Leaders spent the morning of Thursday, April 27, at the National University of Singapore brainstorming 10 ideas to address the challenges, which they presented hours later at the closing plenary of the CASE Asia-Pacific Advancement Conference.

A common thread among the discussions was the notion that higher education has done a poor job of communicating a narrative about the impact of its work. We live in a “post-truth world” where universities are not to be trusted and experts are not to be believed, said one leader.

Higher education is being politicized and defined through a counter-narrative in which academics are pursuing useless research and students are out of control. The lack of a cohesive story about the sector’s work in solving societal problems makes it difficult to make the case for government funding.

What are some ideas to address this?

  1. Advancement needs to partner with both internal and external constituents. “Advancement is a team sport. We need to grow our teams to be effective,” said James H. Moore Jr., president and CEO of the University of Illinois Foundation. “We think about informing and engaging donors and alumni, but it’s important to engage faculty and staff. They need a common and deep understanding of what our institutions stand for and why we’re relevant to dispel the notion that we live in ivory towers. We need to develop strategies to inform, educate and mobilize faculty and students.”
  2. Share higher education’s work more broadly. Public safety and K-12 constituencies are among the groups that have the ear of policymakers who control public coffers. Higher education has few government friends and allies, and funding is a hard sell when the majority of people in many locales will not earn a university degree. Institutions need to speak to communities impacted by but “not as directly involved in our work,” said J. Michael Goodwin, president and CEO of the Oregon State University Foundation. Or, as Peter Mathieson, president of the University of Hong Kong and chair of the CASE Asia-Pacific board, put it: “Preach to the unconverted.”
  3. Advancement functions should be better integrated. “Whatever you’re doing in advancement, it’s critical we align our messages and we work together,” said Tricia King, CASE’s vice president of global engagement. “Statements should be consistent, no matter who they hear it from.”
  4. Create and share higher ed’s story. Referencing MOOCs and other technological efforts to disrupt higher education, Glyn Davis, vice-chancellor and principal of The University of Melbourne, warned that, “We have a group of people arguing they can do what we do at a fraction of the costs. We need a narrative—why students and the world are better off because of what we offer.”

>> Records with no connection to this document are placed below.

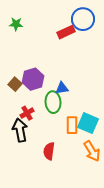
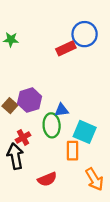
cyan square: (88, 123) -> (85, 132), moved
red semicircle: (49, 151) -> (47, 179), turned -120

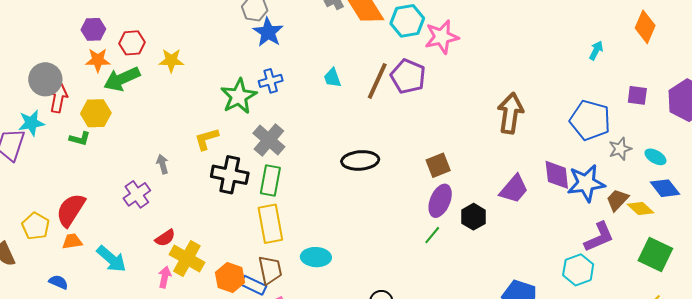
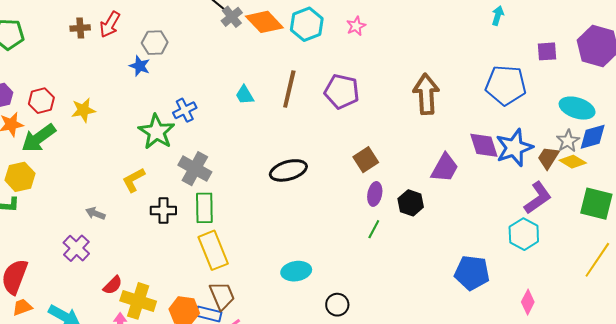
blue star: (268, 32) -> (140, 66), moved, size x0.7
pink star: (442, 37) -> (356, 26), moved, size x0.6
purple pentagon: (408, 76) -> (342, 91), moved
gray star: (620, 149) -> (568, 141), moved
cyan ellipse: (655, 157) -> (577, 108), size x1.6
gray arrow: (162, 164) -> (95, 213), turned -42
black cross: (230, 175) -> (163, 210), size x0.7
blue diamond: (665, 188) -> (593, 137), turned -56
purple ellipse: (440, 201) -> (375, 194), size x0.7
cyan ellipse: (316, 257) -> (296, 271), moved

The 10th annual APAC has wrapped up but conversations about how higher education and advancement need to evolve will continue this summer. A video from the brainstorming symposium debuted at APAC and is slated to be shown at the CASE Summit for Leaders in Advancement in San Francisco and at the CASE Europe Annual Conference in Birmingham, UK.

Toni Coleman is interim editor in chief of Currents magazine at CASE.